### Exercise requirements
Set the data down again, exactly as it reads, but without the pictures.

### Records supplied

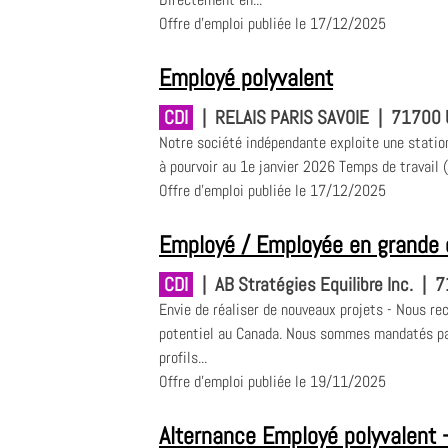
Offre d'emploi publiée le 17/12/2025
Employé polyvalent
CDI
|
RELAIS PARIS SAVOIE
|
71700 
Notre société indépendante exploite une statio
à pourvoir au 1e janvier 2026 Temps de travail (
Offre d'emploi publiée le 17/12/2025
Employé / Employée en grande d
CDI
|
AB Stratégies Equilibre Inc.
|
7
Envie de réaliser de nouveaux projets - Nous re
potentiel au Canada. Nous sommes mandatés par
profils...
Offre d'emploi publiée le 19/11/2025
Alternance Employé polyvalent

### Task answer
Offre d'emploi publiée le 17/12/2025
Employé polyvalent
CDI
|
RELAIS PARIS SAVOIE
|
71700 
Notre société indépendante exploite une statio
à pourvoir au 1e janvier 2026 Temps de travail (
Offre d'emploi publiée le 17/12/2025
Employé / Employée en grande d
CDI
|
AB Stratégies Equilibre Inc.
|
7
Envie de réaliser de nouveaux projets - Nous re
potentiel au Canada. Nous sommes mandatés par
profils...
Offre d'emploi publiée le 19/11/2025
Alternance Employé polyvalent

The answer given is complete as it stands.